Source information>
- - -

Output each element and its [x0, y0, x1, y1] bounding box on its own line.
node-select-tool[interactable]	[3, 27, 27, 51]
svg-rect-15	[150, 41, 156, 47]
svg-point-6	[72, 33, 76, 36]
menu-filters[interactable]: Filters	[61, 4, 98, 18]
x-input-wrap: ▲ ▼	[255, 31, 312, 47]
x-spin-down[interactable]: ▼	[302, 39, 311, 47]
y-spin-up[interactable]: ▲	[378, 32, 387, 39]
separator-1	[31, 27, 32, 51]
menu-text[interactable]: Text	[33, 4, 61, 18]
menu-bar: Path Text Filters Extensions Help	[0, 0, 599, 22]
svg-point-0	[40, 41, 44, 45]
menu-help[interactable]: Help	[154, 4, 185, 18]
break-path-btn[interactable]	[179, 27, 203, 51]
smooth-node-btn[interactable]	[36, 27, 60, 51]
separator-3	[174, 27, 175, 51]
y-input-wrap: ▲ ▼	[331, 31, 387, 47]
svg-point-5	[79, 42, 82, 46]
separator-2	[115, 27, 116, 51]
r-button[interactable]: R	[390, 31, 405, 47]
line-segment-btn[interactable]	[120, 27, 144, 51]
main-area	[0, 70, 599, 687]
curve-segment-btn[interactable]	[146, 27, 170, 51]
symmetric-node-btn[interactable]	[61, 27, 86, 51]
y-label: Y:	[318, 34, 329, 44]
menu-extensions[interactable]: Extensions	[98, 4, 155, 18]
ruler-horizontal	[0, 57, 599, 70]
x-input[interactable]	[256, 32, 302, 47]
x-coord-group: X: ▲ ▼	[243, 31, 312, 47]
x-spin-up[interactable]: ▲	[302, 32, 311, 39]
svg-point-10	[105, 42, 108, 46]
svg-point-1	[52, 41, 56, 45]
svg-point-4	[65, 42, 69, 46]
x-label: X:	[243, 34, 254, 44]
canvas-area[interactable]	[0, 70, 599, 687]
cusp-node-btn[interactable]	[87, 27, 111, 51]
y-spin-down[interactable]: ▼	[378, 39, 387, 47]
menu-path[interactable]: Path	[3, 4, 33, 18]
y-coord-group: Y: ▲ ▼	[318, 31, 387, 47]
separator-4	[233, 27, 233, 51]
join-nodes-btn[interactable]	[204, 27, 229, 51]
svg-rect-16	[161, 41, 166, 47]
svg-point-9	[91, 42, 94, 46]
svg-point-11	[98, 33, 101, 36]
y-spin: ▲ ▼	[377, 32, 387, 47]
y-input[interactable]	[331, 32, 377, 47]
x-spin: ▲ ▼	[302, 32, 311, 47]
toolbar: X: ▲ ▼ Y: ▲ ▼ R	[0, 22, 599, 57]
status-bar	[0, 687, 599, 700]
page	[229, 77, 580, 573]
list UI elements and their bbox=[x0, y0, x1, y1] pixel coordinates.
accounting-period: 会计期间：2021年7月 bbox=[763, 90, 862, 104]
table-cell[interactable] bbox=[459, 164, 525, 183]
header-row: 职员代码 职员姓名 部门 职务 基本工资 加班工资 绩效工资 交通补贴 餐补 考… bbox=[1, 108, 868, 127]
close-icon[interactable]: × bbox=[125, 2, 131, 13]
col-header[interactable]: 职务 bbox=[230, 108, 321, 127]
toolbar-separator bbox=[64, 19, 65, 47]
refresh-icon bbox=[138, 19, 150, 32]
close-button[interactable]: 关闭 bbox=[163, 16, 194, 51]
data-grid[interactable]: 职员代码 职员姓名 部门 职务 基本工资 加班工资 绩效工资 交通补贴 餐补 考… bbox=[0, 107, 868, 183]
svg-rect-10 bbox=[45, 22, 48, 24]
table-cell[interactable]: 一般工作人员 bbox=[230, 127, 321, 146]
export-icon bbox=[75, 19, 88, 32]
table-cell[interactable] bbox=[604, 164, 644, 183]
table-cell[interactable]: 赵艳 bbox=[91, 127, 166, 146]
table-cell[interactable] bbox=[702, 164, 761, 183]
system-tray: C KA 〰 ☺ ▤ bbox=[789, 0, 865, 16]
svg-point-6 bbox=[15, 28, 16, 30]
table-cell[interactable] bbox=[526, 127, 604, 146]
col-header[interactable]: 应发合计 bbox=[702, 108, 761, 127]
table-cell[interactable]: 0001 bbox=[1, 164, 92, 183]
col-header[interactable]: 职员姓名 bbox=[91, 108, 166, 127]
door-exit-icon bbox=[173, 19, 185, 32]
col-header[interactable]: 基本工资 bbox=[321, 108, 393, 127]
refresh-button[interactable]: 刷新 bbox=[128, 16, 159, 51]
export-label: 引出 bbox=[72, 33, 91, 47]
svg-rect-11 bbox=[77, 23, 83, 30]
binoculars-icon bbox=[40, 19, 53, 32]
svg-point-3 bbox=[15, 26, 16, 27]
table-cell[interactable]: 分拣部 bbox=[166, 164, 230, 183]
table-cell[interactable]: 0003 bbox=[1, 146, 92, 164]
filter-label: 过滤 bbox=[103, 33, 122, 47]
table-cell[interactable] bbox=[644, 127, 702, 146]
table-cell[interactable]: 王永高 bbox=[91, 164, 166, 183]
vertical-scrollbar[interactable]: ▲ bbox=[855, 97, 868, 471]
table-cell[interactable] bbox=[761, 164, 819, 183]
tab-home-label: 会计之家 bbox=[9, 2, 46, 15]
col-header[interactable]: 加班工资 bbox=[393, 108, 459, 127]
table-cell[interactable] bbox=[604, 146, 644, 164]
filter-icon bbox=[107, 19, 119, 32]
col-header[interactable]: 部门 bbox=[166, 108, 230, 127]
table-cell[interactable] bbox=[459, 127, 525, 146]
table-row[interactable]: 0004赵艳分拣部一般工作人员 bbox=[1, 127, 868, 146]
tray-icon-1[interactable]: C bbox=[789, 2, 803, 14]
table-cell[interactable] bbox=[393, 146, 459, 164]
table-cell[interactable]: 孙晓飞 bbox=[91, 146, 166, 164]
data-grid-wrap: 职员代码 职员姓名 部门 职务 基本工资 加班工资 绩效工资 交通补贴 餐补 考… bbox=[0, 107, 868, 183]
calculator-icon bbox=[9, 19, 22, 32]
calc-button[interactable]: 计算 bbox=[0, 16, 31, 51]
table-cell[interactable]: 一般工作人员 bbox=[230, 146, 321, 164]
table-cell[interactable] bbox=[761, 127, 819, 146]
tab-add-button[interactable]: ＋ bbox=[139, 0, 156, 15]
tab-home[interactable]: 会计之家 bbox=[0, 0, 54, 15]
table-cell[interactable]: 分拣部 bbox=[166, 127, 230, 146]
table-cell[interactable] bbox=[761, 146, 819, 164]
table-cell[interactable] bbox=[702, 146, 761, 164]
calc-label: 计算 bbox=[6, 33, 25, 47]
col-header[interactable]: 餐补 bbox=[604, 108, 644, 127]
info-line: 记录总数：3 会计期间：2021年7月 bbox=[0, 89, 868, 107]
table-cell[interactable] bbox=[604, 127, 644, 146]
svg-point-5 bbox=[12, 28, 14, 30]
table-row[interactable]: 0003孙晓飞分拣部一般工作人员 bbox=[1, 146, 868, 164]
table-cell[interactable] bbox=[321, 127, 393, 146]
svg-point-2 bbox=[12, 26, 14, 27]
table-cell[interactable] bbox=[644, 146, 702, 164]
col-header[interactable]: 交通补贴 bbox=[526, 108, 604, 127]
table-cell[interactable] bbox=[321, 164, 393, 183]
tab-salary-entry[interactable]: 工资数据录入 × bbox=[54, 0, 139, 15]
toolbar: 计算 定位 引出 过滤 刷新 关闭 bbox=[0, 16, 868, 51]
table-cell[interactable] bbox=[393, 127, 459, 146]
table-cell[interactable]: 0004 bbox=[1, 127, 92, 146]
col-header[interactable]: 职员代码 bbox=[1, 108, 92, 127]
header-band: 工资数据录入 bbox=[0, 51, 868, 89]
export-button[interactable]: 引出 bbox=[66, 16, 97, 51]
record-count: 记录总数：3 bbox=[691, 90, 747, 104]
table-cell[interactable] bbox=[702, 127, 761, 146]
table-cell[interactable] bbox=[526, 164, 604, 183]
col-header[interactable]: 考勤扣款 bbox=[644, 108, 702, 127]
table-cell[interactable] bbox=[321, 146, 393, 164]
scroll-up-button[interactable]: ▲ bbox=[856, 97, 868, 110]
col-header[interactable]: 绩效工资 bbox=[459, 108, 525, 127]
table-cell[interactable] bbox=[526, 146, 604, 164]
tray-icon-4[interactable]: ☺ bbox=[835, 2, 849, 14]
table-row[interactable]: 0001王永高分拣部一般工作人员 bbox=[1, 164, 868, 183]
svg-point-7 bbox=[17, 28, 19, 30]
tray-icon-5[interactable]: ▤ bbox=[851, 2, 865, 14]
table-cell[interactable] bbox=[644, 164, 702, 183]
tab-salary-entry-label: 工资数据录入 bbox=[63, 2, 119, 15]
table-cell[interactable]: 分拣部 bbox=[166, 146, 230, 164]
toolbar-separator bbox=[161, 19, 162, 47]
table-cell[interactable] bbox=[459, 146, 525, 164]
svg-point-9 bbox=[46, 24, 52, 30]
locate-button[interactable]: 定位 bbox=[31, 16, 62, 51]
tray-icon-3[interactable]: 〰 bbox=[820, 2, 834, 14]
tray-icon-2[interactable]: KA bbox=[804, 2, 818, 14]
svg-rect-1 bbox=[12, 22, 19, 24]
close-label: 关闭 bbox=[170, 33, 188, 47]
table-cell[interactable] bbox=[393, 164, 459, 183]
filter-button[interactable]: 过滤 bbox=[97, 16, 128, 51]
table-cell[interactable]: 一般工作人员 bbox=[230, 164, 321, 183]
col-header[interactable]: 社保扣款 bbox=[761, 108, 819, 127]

- - -

What is required>
The required output is each line of the entries that contains the word "segment".

Response to this task>
line-segment-btn[interactable]	[120, 27, 144, 51]
curve-segment-btn[interactable]	[146, 27, 170, 51]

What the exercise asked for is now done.